July 8 (Bloomberg) -- Britain’s economy could be in line for a period of “strong catch-up growth” once it gets through the current weakness, according to Capital Economics Ltd.
Capital, founded by former U.K. Treasury adviser Roger Bootle, forecast today that the economy could grow at a 4 percent annual rate in the second half of the decade. It said the recession appears to have done little permanent damage and the economy should benefit as its supply potential recovers.
The optimistic outlook follows data showing the economy strengthened in the second quarter and marks a shift in tone for the often-pessimistic forecaster. In a Bloomberg News survey of economists last month, Capital projected 2013 U.K. growth of just 0.2 percent, the lowest among 47 estimates.
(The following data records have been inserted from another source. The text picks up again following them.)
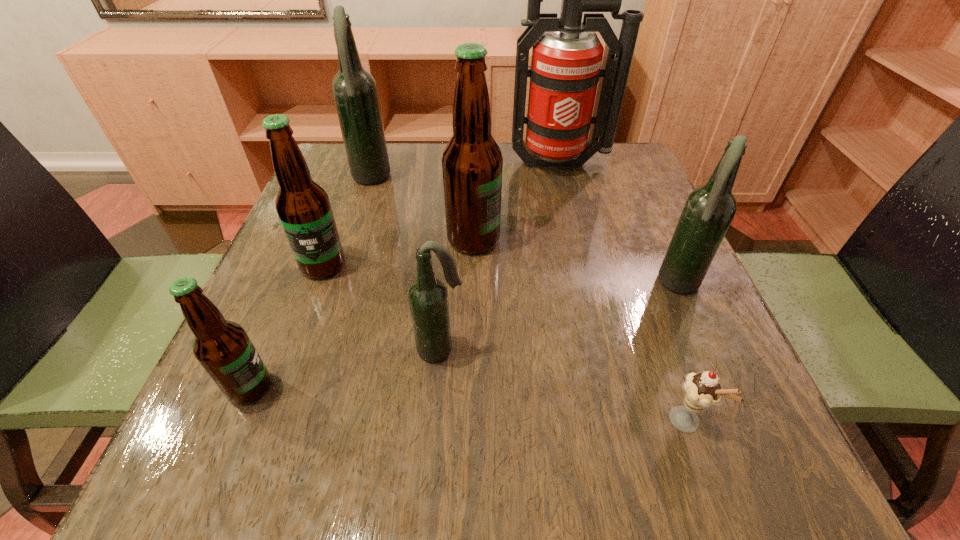 At what (x,y) coordinates should I click in order to perform the action: click on the smallest brown beer bottle. Please return your answer as a coordinate pair (x, y). This screenshot has height=540, width=960. Looking at the image, I should click on click(223, 348).

This screenshot has width=960, height=540. What are the coordinates of `the shortest object` in the screenshot? It's located at (702, 390).

This screenshot has width=960, height=540. What are the coordinates of `free space located on the front label side of the red fire extinguisher` in the screenshot? It's located at (576, 226).

You are a GUI agent. You are given a task and a screenshot of the screen. Output one action in this format:
    pyautogui.click(x=<x>, y=<y>)
    Task: Click on the free space located on the right of the farthest beer bottle
    Image resolution: width=960 pixels, height=540 pixels.
    Given the screenshot: What is the action you would take?
    pyautogui.click(x=447, y=180)

Locate an element on the screen. vacant space situated 0.110m on the label of the rightmost brown beer bottle is located at coordinates (553, 240).

Identify the location of vacant area situated on the front of the rightmost beer bottle. (769, 484).

Locate an element on the screen. The height and width of the screenshot is (540, 960). vacant space located 0.180m on the label of the second smallest brown beer bottle is located at coordinates (288, 362).

The width and height of the screenshot is (960, 540). Find the location of `vacant space situated 0.190m on the right of the smallest dark beer bottle`. vacant space situated 0.190m on the right of the smallest dark beer bottle is located at coordinates (x=581, y=349).

At what (x,y) coordinates should I click in order to perform the action: click on vacant region located 0.280m on the label of the smallest brown beer bottle. Please return your answer as a coordinate pair (x, y). Looking at the image, I should click on (456, 387).

What are the coordinates of `blank space located 0.120m on the left of the shortest object` in the screenshot? It's located at (582, 422).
“Contrary to the popular belief that we are the eternal ‘Eeyores’ of the economics world, we believe that the U.K. economy could yet stage a strong comeback once the challenges of the next year or two are over,” Capital said, referring to the pessimistic donkey in A.A Milne’s Winnie-the-Pooh books.
In its latest forecasts, Capital sees the economy growing 0.8 percent this year and 1.5 percent in 2014. While gross domestic product is 15 percent below the level it would have reached under the pre-recession trend, Capital said its unlikely the recession permanently eliminated this much supply potential.
Growth could be bolstered “as these idle resources are fully utilized,” it said. “What’s more, we believe that the type of growth will be more favorable. With the manufacturing, energy and construction sectors leading the way, the economy should finally become better balanced.”
Separately today, BDO LLP said its indexes of U.K. business confidence and output both rose to 13-month highs in June. The sentiment gauge climbed for a fifth consecutive month to 94.3 from 93.6 in May, while a measure of output advanced to 94.9 from 94.4. Still, both indexes remain below the 95 threshold that indicates growth, BDO said.
In its analysis, Capital also cited the potential impact of new Bank of England Governor Mark Carney, whose arrival “could trigger more support from monetary policy.”
The BOE said July 4 it will keep interest rates at a record low for longer than investors had expected. The statement after Carney’s first policy meeting, followed a rout in global bond markets sparked by Federal Reserve Chairman Ben S. Bernanke’s comments on the U.S. central bank tapering its monthly stimulus.
“While it’s encouraging to see confidence continuing to improve, we should be mindful of the zig-zag trend that has characterized U.K. business confidence since 2008,” BDO partner Peter Hemington said. “The worry is financial market turmoil arising from the actions of the Federal Reserve will choke off yet another nascent U.K. recovery.”